Die Frage, ob ein Hauswart oder ein Hausmeister eine zum Empfang der Schlüssel berechtigte Person ist, hängt von den Umständen des Einzelfalles ab. Insbesondere kommt es auf die konkrete Ausgestaltung seiner Tätigkeit an, also ob er allgemein oder für den konkreten Fall vom Vermieter mit der Rücknahme der Wohnung beauftragt ist.7 Die Kenntnis des Hauswarts von der Rückgabe der Wohnungsschlüssel ist dem Vermieter oder der ihn vertretenden Hausverwaltung nur dann zuzurechnen, wenn der Hauswart konkret damit beauftragt ist, die Wohnungsschlüssel zum Zweck der Übergabe der Wohnung entgegenzunehmen. Ansonsten erhält der Vermieter durch die Schlüsselrückgabe an den Hauswart zwar die Sachherrschaft über die Wohnung zurück. Er ist jedoch mangels Kenntnis davon nicht in der Lage, sich daraufhin ein umfassendes Bild vom Zustand der Wohnung zu machen.

II. Daraus folgt, dass sich V die Kenntnis der Hauswartin H von der Schlüsselrückgabe nur dann zurechnen lassen muss, wenn M mit Einwilligung des V die Wohnungsschlüssel an H herausgeben sollte oder durfte.

Da H im vorliegenden Fall lediglich angestellte Hausmeisterin war, aber keinerlei Vollmacht hatte, ist davon auszugehen, dass H zur Rücknahme der Wohnungsschlüssel nicht „bevollmächtigt" war. Das Wissen der H ist dem V daher nicht analog § 166 I BGB zuzurechnen, sodass mangels Kenntnis des V von der Schlüsselrückgabe die Verjährung des § 548 I BGB nicht zu laufen begann.

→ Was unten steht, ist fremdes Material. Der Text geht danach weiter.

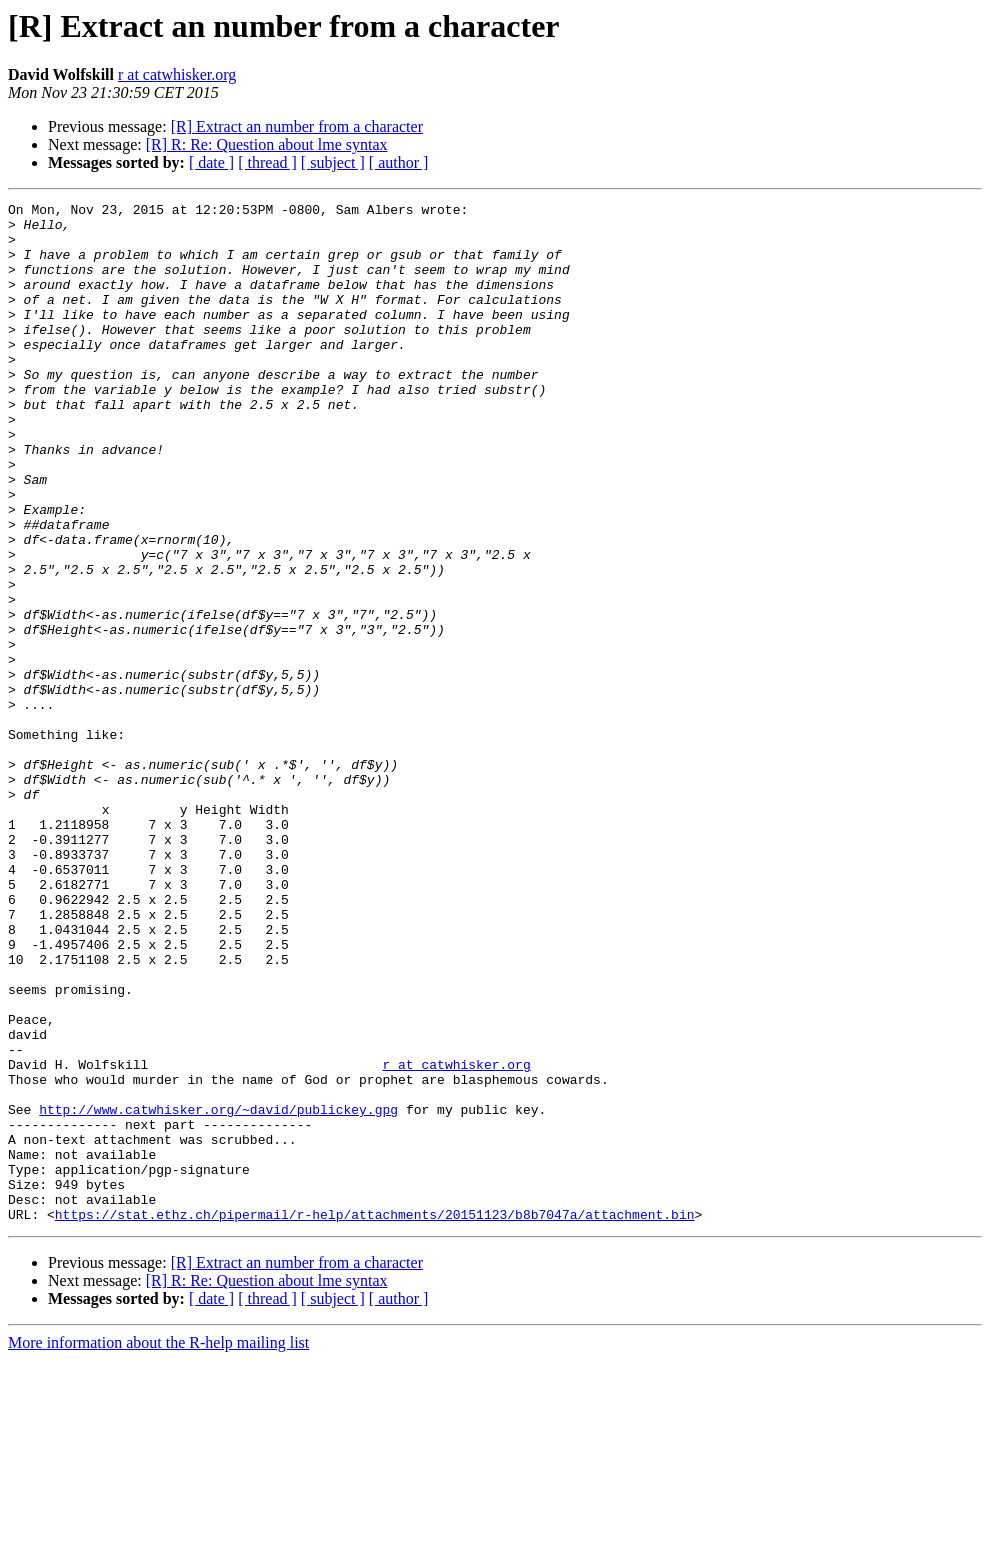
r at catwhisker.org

Ergebnis: Die Ansprüche des V auf Schadensersatz sind daher nicht verjährt.


  1. BGH, Life & Law 3/2012, 182 ff. = NJW 2012, 144 ff. BGH, NJW 2006, 1588 ff.

  2. BGH, NJW 2011, 2717 ff. BGH, NJW 2011, 1866 ff.

  3. BGH, NJW 2006, 2399 BGH, NJW 2004, 774 ff.

  4. OLG München, ZMR 2010, 285, 286

  5. Zu den Voraussetzungen vgl. BGH, NJW 2005, 365 ff.

  6. Vgl. dazu Hauptkurs Sachenrecht, Fall 1.

  7. Schmidt-Futterer/Streyl, Mietrecht, 11. Aufl., § 546 BGB, Rn. 62.